Text by CLOT Magazine
Sheffield DocFest is an international film and arts festival and marketplace that aims to spark imaginations and empower our capacity for change. Part of the Sheffield DocFest is the DocFest Exchange, a space for discussions and debates around the relationships between climate change and the health of human and non-human populations, with a special focus this year on themes of symbiosis, inspired by the work of Lynn Margulis.
Curated by Jamie Allan, this year’s DocFest Exchange challenges how we see the world and invites us to inhabit perspectives beyond our own. Can we imagine the world through the eyes of an animal? Can we shift our perspective to the scale of a microbe? Can we understand life as a planetary-level phenomenon?
On Jun2 12 at 12:00 (BST), they present the discussion Stories of Other Animals. What stories do we tell about other animals? The filmmakers, authors, academics and activists in this online discussion each ask in their own way how storytelling can help us empathise with a way of being that seems so different to our own.
With Victor Kossakovsy, director of GUNDA; Robin Petré, director of From the Wild Sea; Danielle Celermajer, writer, professor of sociology at the University of Sydney, research lead for the Multispecies Justice collective, and Pattrice Jones, ecofeminist writer, educator and activist and co-founder of VINE Sanctuary for farmed animals in Vermont, USA.

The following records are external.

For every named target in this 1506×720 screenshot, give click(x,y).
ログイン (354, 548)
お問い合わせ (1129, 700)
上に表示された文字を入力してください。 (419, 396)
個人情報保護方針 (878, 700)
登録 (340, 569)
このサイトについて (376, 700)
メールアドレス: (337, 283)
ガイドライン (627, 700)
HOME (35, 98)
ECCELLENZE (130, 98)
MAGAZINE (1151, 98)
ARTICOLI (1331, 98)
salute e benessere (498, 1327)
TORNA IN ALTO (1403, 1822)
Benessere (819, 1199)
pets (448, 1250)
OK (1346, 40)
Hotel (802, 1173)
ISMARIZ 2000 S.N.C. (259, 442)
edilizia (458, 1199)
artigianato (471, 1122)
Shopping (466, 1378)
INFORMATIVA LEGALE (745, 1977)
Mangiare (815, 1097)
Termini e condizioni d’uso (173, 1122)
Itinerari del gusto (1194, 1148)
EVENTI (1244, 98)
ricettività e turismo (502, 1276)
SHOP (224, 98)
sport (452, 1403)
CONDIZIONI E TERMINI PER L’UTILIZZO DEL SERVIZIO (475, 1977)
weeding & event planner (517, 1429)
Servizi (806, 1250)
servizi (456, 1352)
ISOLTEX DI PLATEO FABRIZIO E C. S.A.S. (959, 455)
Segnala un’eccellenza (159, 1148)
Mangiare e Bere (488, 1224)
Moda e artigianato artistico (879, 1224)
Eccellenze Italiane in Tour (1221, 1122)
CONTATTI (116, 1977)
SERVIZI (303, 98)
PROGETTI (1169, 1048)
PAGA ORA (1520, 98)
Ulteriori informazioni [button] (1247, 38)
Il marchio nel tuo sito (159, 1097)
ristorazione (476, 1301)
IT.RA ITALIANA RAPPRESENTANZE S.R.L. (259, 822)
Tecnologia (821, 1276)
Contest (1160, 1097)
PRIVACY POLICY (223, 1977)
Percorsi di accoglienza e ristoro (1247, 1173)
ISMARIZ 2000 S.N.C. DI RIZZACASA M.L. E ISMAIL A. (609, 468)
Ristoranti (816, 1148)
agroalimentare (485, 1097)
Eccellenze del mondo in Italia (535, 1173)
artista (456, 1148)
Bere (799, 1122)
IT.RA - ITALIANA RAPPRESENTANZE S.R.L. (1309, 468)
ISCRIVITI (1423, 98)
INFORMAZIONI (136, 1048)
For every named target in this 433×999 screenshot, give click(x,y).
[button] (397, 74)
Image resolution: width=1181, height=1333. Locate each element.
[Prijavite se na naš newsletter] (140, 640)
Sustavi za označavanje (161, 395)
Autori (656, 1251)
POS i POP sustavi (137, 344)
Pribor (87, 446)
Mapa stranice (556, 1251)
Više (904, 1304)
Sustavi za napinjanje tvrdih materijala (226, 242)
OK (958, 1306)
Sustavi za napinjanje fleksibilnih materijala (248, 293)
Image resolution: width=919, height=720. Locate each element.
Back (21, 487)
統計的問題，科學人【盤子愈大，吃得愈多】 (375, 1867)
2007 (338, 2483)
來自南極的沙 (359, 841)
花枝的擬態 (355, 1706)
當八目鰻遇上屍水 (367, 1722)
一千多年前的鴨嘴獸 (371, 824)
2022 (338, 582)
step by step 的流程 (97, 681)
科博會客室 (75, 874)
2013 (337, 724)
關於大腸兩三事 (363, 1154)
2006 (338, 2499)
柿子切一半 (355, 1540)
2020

And at 14:00 (BST), we will join the panel discussion Who are ‘We’? Global & Local Visions with Malawian farmer and community activist Anita Chitaya, filmmaker and author Raj Patel, and director Marc Bauder explore our understanding of the global; and crisis with how we view the environmental crisis.
On June 13, 17:00 (BST), inspired by biologist Lynn Margulis you can join the conversation Learning How to Live Together: A Symbiotic Worldview with Suzanne Pierre, microbial ecologist, biogeochemist, and founder of the Critical Ecology Lab; Salome Rodeck, cultural and literary Scholar, a doctoral researcher with the project Symbiotic Worldview: Theories and Practices of Coexistence in the Anthropocene, and Yasmine Kumordzi, parasitologist, PhD student at Durham University and co-initiator of the Endosymbiotic Love project.
All the discussions will be hosted on Zoom.